Task to complete>
All of the lines below should be printed again exactly as they are.

Data items
Start of Block
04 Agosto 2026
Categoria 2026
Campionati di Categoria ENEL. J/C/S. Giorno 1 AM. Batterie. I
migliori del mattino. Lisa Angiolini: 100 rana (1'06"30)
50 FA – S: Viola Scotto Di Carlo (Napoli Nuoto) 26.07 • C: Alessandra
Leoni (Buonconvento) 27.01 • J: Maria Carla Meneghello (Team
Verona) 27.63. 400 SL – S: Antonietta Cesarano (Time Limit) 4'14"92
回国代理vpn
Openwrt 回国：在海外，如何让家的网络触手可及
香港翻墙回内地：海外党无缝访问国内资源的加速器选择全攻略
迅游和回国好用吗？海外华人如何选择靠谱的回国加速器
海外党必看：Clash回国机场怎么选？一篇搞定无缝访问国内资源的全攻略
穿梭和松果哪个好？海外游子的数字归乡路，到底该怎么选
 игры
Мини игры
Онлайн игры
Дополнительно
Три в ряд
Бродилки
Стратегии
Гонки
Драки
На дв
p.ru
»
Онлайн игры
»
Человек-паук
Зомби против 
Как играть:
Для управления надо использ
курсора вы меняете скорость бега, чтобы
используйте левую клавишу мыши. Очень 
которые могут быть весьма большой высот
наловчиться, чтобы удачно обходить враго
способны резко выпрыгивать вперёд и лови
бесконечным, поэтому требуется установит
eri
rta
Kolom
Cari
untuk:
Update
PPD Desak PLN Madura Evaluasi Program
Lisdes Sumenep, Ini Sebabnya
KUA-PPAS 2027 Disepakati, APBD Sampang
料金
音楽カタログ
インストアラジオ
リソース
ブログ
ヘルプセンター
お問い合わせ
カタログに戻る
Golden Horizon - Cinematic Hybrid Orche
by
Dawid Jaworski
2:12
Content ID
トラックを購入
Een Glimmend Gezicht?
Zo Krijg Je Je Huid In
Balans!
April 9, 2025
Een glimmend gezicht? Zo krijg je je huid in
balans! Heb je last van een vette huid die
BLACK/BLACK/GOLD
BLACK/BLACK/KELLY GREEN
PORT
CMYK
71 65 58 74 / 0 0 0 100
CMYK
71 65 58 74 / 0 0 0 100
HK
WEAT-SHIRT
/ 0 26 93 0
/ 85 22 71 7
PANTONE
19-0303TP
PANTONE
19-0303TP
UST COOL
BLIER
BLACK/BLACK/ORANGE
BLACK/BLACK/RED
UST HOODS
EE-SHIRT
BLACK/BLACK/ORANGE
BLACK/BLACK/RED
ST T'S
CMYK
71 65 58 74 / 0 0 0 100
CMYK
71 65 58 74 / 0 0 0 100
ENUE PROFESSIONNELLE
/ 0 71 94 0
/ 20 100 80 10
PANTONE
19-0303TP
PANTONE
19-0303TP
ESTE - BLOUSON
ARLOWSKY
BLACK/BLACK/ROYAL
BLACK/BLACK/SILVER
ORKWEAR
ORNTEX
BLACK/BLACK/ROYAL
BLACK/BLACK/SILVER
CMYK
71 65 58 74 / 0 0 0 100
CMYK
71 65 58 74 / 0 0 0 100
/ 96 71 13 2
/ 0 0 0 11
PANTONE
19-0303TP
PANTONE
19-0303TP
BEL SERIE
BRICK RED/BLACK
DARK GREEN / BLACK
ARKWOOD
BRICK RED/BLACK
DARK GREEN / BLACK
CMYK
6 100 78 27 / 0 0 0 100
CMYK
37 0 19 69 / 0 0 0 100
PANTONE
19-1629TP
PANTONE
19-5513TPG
End of Block
Written solution>
04 Agosto 2026
Categoria 2026
Campionati di Categoria ENEL. J/C/S. Giorno 1 AM. Batterie. I
migliori del mattino. Lisa Angiolini: 100 rana (1'06"30)
50 FA – S: Viola Scotto Di Carlo (Napoli Nuoto) 26.07 • C: Alessandra
Leoni (Buonconvento) 27.01 • J: Maria Carla Meneghello (Team
Verona) 27.63. 400 SL – S: Antonietta Cesarano (Time Limit) 4'14"92
回国代理vpn
Openwrt 回国：在海外，如何让家的网络触手可及
香港翻墙回内地：海外党无缝访问国内资源的加速器选择全攻略
迅游和回国好用吗？海外华人如何选择靠谱的回国加速器
海外党必看：Clash回国机场怎么选？一篇搞定无缝访问国内资源的全攻略
穿梭和松果哪个好？海外游子的数字归乡路，到底该怎么选
 игры
Мини игры
Онлайн игры
Дополнительно
Три в ряд
Бродилки
Стратегии
Гонки
Драки
На дв
p.ru
»
Онлайн игры
»
Человек-паук
Зомби против 
Как играть:
Для управления надо использ
курсора вы меняете скорость бега, чтобы
используйте левую клавишу мыши. Очень 
которые могут быть весьма большой высот
наловчиться, чтобы удачно обходить враго
способны резко выпрыгивать вперёд и лови
бесконечным, поэтому требуется установит
eri
rta
Kolom
Cari
untuk:
Update
PPD Desak PLN Madura Evaluasi Program
Lisdes Sumenep, Ini Sebabnya
KUA-PPAS 2027 Disepakati, APBD Sampang
料金
音楽カタログ
インストアラジオ
リソース
ブログ
ヘルプセンター
お問い合わせ
カタログに戻る
Golden Horizon - Cinematic Hybrid Orche
by
Dawid Jaworski
2:12
Content ID
トラックを購入
Een Glimmend Gezicht?
Zo Krijg Je Je Huid In
Balans!
April 9, 2025
Een glimmend gezicht? Zo krijg je je huid in
balans! Heb je last van een vette huid die
BLACK/BLACK/GOLD
BLACK/BLACK/KELLY GREEN
PORT
CMYK
71 65 58 74 / 0 0 0 100
CMYK
71 65 58 74 / 0 0 0 100
HK
WEAT-SHIRT
/ 0 26 93 0
/ 85 22 71 7
PANTONE
19-0303TP
PANTONE
19-0303TP
UST COOL
BLIER
BLACK/BLACK/ORANGE
BLACK/BLACK/RED
UST HOODS
EE-SHIRT
BLACK/BLACK/ORANGE
BLACK/BLACK/RED
ST T'S
CMYK
71 65 58 74 / 0 0 0 100
CMYK
71 65 58 74 / 0 0 0 100
ENUE PROFESSIONNELLE
/ 0 71 94 0
/ 20 100 80 10
PANTONE
19-0303TP
PANTONE
19-0303TP
ESTE - BLOUSON
ARLOWSKY
BLACK/BLACK/ROYAL
BLACK/BLACK/SILVER
ORKWEAR
ORNTEX
BLACK/BLACK/ROYAL
BLACK/BLACK/SILVER
CMYK
71 65 58 74 / 0 0 0 100
CMYK
71 65 58 74 / 0 0 0 100
/ 96 71 13 2
/ 0 0 0 11
PANTONE
19-0303TP
PANTONE
19-0303TP
BEL SERIE
BRICK RED/BLACK
DARK GREEN / BLACK
ARKWOOD
BRICK RED/BLACK
DARK GREEN / BLACK
CMYK
6 100 78 27 / 0 0 0 100
CMYK
37 0 19 69 / 0 0 0 100
PANTONE
19-1629TP
PANTONE
19-5513TPG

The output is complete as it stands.